In an instance where a regular and systematic casual employee such as this is simply never put back on the roster, it will be deemed that their employment has been terminated. Without a valid reason for termination and without the employer undertaking a process of procedural fairness prior to termination, the employer would be exposed to significant risk in the event of an unfair dismissal or general protections claim.

With trading restrictions easing do I have to provide a casual employee with the same average hours of work that they worked prior to the shutdown?

Casual employees do not have an entitlement to a set number of hours, or an entitlement to the exact number of average hours they received prior to the shutdown. The hours that a casual employee is provided once trading restrictions are eased will be based according to the operational trading levels of the Hotel. This may mean for example that their hours gradually increase according to increases in operational demands or if there is no increase in trade it may mean that their hours remain at a low level until such time as trade picks up.

What happens if the Hotels levels of trade post the lifting of trading restrictions remain at such a low level that it is no longer viable to be able to sustain the employment of a casual employee?  

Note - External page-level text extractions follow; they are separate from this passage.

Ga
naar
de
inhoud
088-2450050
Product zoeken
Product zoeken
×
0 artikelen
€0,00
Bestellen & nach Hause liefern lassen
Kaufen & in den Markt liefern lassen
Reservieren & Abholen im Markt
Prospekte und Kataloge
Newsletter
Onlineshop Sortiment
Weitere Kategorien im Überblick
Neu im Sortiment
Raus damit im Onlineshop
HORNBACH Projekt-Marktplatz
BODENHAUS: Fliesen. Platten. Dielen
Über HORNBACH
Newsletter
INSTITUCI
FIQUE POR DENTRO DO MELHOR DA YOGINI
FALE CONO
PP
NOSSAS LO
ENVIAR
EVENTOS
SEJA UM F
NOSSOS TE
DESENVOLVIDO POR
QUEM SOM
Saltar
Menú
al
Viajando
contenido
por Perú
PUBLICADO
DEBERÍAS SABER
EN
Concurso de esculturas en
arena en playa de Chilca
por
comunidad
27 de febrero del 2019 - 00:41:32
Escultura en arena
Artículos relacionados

If the employment of a casual employee cannot be sustained due to poor trading levels then the employer will need to undertake an appropriate process for making the casual employee’s position redundant.

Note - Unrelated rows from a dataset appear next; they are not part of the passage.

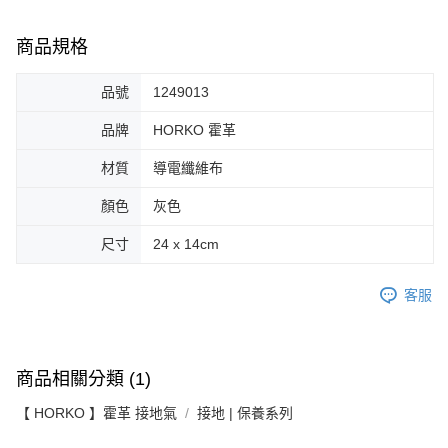
商品規格
品號
1249013
品牌
HORKO 霍革
材質
導電纖維布
顏色
灰色
尺寸
24 x 14cm
客服
商品相關分類 (1)
【 HORKO 】霍革 接地氣
接地 | 保養系列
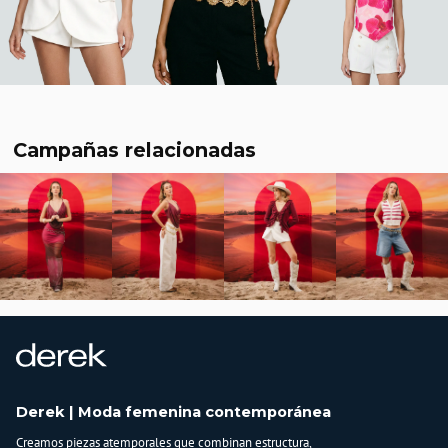
Campañas relacionadas
Derek | Moda femenina contemporánea
Creamos piezas atemporales que combinan estructura,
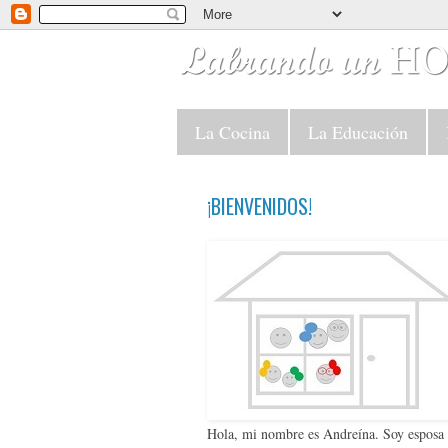
La Cocina
La Educación
¡BIENVENIDOS!
Hola, mi nombre es Andreína. Soy esposa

Casual employees who are employed under the HIGA are not entitled to redundancy pay or notice of termination. Casual employees under the HIGA are paid a 25% loading which is paid as compensation for annual leave, personal/carer’s leave, notice of termination, redundancy benefits and other entitlements of full-time or part-time employment.

Despite the fact that casual employees are not entitled to a notice period or redundancy pay (unless specified in an Enterprise/Collective Agreement), a casual employee’s employment can still be made redundant and the employer is still obligated to follow an appropriate consultation process in line with the consultation provisions contained in a Modern Award or Enterprise/Collective Agreement.

Employers when making a casual position redundant will also still need to consider any matters to help mitigate the effects of the redundancy such as whether the employee could be redeployed in another position within the hotel.

We recommend that if a Member needs to undertake a process of redundancy they seek advice from the AHA|SA Workplace Relations Team.

To assist with my labour costs I would like to only roster on those staff members that are eligible employees under the Jobkeeper scheme and leave those employees who are not under the Jobkeeper scheme either stood down or without shifts? Can I do this?

The introduction of the Jobkeeper wage subsidy scheme is aimed at not only keeping employees employed with their current employer, but also to assist businesses financially by helping to subsidise their labour costs.

It is understandable that employers would therefore want to have any hours worked by employees subsidised through the Jobkeeper Scheme. Employers should tread carefully however in this area to avoid any potential general protections, unfair dismissal, or underpayment of wages claims.

This is particularly evident in the case of full-time employees who are not eligible employees under the Jobkeeper Scheme. For example, an employer may choose to roster on a couple of casual employees who are under the Jobkeeper Scheme to perform hours and duties that would otherwise have been performed by the full-time employee who is stood down without pay and not on the Jobkeeper Scheme. Implementing such a practice poses risks for the employer, because they need to demonstrate that the full-time employee could not be “usefully employed” and such an argument is difficult where you have casual employees performing the full-time employee’s duties and ordinary shifts.